--- What is expected ---
Reproduce the listing below word for word and exclude any picture.

* * *

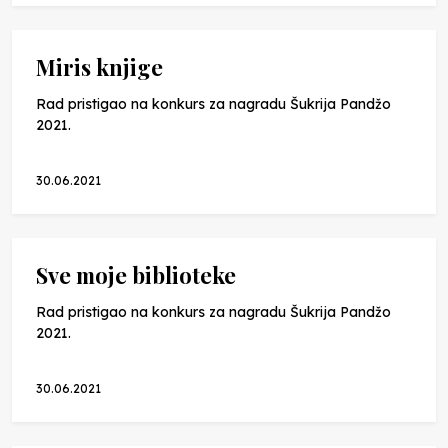
Miris knjige
Rad pristigao na konkurs za nagradu Šukrija Pandžo
2021.
30.06.2021
Sve moje biblioteke
Rad pristigao na konkurs za nagradu Šukrija Pandžo
2021.
30.06.2021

* * *

--- Expected output ---
Miris knjige
Rad pristigao na konkurs za nagradu Šukrija Pandžo
2021.
30.06.2021
Sve moje biblioteke
Rad pristigao na konkurs za nagradu Šukrija Pandžo
2021.
30.06.2021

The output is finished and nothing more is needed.